The runners, though, were guarded by old men, as Heinrich writes, “to make sure they did not have sex, that they slept with their legs drawn up, and that they didn’t chew spruce gum, as those transgressions were thought to impair their breathing as well as make their testicles clack when they ran, warning the deer.”
Humans no longer need to run—to eat, to survive, to escape, to scavenge—but our bodies still crave it, the forward falling, the momentum, the exertion, the lung-heart, the bellows-pump. Our blood is designed to help us exert; our mitochondrial power (the batteries of our cells that create the energy, used to contract our muscles) has evolved to feed us as we run. We take breaths, complicated structures of silent syntax, like an em dash. Heinrich writes, “We produce blood to the extent that the body demands.” We can run, theoretically, forever.
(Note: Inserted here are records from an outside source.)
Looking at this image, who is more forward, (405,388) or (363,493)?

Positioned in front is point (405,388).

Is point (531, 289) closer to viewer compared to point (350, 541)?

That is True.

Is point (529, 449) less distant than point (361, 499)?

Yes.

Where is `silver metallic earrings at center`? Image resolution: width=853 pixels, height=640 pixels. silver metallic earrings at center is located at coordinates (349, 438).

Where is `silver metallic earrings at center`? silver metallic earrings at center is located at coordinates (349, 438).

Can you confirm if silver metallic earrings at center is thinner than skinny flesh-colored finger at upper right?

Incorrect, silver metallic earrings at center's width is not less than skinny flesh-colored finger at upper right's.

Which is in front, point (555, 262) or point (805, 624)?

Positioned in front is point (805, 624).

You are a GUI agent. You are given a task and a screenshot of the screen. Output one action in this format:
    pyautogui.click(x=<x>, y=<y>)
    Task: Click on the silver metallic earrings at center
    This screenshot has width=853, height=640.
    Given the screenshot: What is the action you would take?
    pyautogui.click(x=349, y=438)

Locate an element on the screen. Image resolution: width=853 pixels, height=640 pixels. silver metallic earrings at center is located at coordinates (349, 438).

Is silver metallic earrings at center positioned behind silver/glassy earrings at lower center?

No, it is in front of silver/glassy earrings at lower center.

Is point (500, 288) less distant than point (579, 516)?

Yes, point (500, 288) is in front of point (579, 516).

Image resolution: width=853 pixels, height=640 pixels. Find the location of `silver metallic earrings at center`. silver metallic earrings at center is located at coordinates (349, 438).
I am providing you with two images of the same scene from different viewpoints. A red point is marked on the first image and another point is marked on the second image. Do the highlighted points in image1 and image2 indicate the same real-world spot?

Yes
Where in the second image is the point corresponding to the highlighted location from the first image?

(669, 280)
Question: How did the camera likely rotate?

Finally, 180 pounds. My goal. What I’ve been running toward, why I’ve been running toward. And away. From. To. I didn’t get there via magic but through hard work, through training. Heinrich, all along and even now, understands this magic: “There is a truth, a beauty, and a symmetry in this that is inviolate. Every step counts. Each is an act of beauty. Together they create stride, and in terms of the whole, pace.” I’ve learned to pace myself, to make of determination long-term results.
I’ve been having this recurring dream. My son and daughter, just five and three, are in a rowboat. There’s an oar in the water and one in the hull; the water’s dark—midnight green, or rifle almost—and I see them trying to push the one oar, straining their hips, balls of their feet, shoulders and lats, their hands. But they can’t move the rowboat—they’re stuck in the middle of the pond. Their repeated efforts remind me, inside the dream, of a pendulum swinging perpetually: the speed, the consis- tency of arc—and the reflections on the surface of the water lift over their heads, this pendulum, one edge of light bumping up against another and starting a different shape—the abstraction of weightlessness. In this dream my kids are helpless, and every time I wake up sweating, my legs spinning, and my wife says to me, “You’re running in your sleep again.”